• **Your objective**: Range to reproduce from the entries below: the line with "région ou département", the line with "Tapez le code", and every line in between. Give them exactly and give nothing else.

• **Items listed in a dataset**:
Start of Block
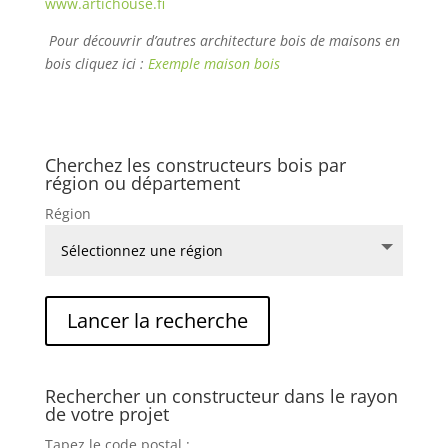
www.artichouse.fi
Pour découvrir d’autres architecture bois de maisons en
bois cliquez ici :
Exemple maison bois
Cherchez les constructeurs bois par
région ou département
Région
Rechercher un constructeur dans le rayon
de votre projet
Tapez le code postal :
End of Block
Start of Block
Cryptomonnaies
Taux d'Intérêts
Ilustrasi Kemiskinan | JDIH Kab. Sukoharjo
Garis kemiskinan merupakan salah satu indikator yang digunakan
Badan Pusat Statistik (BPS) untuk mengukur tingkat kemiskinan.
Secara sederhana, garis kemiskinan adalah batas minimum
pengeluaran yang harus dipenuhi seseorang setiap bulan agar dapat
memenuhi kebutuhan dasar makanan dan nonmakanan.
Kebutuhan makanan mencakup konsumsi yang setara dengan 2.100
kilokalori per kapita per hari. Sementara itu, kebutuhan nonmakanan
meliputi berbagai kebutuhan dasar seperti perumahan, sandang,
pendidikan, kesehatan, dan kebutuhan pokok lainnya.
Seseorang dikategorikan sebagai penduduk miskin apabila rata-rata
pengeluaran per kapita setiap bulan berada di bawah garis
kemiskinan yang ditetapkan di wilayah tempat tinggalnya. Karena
End of Block
Start of Block
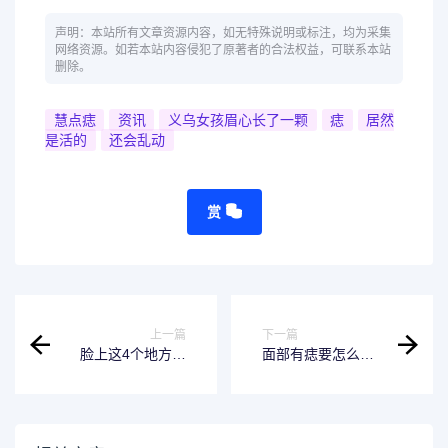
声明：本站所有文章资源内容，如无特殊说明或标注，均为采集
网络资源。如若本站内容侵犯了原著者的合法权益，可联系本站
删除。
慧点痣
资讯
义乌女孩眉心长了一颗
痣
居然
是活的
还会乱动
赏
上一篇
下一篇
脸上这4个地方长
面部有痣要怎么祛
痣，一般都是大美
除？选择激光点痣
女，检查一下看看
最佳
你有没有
End of Block
• **Response to the task**:
région ou département
Région
Rechercher un constructeur dans le rayon
de votre projet
Tapez le code postal :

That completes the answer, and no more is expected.